Zakażenie COVID-19 wykryto w sobotę u jednego z najbliższych współpracowników wiceprezydenta Mike’a Pence’a - szefa personelu Marca Short. Pozytywny wynik testu uzyskał też jego doradca Marty Obst oraz co najmniej trzech innych pracowników biura wiceprezydenta. Rzecznik polityka Devin O'Malley poinformował, że polityk i jego żona Karen poddali się w sobotę testom na koronawirusa, a ich wynik był negatywny. Jak się jednak okazuje, o kwarantannie na ostatniej prostej kampanii, nie będzie mowy.
- Choć wiceprezydent Pence jest uznawany za bliski kontakt pana Shorta, po konsultacji z Jednostką Medyczną Białego Domu wiceprezydent utrzyma swój harmonogram, w zgodzie ze wskazówkami Centrów Kontroli Chorób dla kluczowych pracowników – przekazał O'Malley. Wiceprezydent nie zrezygnuje zatem z planowanych podróży i spotkań z wyborcami. Po sobotnim wiecu na Florydzie, w niedzielę po południu miał udać się do Kinston w Karolinie Północnej. Na poniedziałek zaplanowana jest jego wizyta w Minnesocie, a we wtorek Mike Pence ponownie pojawić ma się w Karolinie Północnej.

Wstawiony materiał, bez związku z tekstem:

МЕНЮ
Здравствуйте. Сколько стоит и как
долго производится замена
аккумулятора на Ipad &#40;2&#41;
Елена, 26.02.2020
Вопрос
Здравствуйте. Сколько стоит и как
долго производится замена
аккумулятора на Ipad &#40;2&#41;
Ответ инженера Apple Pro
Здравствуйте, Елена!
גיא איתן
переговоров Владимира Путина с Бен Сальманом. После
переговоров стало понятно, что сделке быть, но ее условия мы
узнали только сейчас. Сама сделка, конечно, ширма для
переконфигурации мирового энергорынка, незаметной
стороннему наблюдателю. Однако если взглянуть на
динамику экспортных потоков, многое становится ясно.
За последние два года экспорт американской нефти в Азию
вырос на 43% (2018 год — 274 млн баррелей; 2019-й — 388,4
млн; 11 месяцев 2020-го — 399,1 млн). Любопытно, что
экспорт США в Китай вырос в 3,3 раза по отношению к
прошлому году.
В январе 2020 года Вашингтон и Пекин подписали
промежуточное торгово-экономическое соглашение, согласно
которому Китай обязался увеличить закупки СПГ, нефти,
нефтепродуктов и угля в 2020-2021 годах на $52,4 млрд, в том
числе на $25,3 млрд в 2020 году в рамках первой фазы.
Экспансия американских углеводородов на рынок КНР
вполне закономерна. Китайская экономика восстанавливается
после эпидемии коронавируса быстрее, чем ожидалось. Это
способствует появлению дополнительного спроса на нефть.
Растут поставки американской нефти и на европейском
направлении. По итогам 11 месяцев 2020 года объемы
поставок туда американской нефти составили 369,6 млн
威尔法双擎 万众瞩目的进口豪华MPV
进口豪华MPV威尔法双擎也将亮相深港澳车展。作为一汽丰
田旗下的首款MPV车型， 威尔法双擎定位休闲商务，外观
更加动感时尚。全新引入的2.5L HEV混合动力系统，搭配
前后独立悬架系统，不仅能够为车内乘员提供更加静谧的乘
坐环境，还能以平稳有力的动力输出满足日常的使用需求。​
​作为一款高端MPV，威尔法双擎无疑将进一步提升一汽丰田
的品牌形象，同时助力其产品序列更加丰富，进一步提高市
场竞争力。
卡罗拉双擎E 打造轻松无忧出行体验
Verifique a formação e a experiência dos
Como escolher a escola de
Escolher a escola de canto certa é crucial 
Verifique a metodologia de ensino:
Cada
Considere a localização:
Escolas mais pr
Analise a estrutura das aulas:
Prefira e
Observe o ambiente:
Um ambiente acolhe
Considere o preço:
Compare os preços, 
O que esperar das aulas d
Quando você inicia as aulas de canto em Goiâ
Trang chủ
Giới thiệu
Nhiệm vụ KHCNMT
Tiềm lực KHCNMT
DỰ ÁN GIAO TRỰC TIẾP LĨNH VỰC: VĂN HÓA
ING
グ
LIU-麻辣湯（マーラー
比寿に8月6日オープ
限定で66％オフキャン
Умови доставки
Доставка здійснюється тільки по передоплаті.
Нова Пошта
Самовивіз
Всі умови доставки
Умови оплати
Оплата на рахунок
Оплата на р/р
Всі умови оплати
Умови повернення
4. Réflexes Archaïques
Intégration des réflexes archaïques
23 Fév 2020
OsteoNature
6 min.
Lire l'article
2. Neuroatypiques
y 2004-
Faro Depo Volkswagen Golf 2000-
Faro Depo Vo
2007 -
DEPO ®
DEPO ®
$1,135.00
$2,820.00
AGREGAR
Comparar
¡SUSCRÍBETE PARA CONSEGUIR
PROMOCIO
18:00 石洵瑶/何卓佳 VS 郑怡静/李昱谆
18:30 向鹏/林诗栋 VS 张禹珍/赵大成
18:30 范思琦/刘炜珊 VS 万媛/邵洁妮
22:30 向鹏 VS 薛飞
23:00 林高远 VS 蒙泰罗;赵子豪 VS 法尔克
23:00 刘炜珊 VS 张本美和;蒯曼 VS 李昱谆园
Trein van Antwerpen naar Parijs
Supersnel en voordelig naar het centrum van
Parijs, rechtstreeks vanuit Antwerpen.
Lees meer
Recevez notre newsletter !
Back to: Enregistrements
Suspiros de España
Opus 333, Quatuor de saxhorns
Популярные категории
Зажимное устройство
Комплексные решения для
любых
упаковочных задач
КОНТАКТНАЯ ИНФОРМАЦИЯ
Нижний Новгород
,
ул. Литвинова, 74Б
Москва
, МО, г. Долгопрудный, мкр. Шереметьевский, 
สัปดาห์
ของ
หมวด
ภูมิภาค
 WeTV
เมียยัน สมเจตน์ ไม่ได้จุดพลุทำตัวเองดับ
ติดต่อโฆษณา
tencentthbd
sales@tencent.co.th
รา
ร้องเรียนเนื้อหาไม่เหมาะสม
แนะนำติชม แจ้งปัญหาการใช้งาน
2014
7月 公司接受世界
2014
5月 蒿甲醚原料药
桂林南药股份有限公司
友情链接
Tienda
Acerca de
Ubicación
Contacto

Decyzja o niepodjęciu kwarantanny oburzyła wielu specjalistów. - To obelga dla wszystkich pracujących w ochronie zdrowia i odpowiedzialnych za zdrowie publiczne – komentuje Saskia Popescu, ekspert ds. zakażeń na George Mason University w Wirginii.
W Białym Domu stwierdzono dotąd ponad 35 zachorowań na COVID-19. Na przełomie września i października zakażenie wykryto m.in. u prezydenta Donalda Trumpa i jego żony Melani (50 l.). Chory, choć bezobjawowo był także ich syn Barron (14 l.).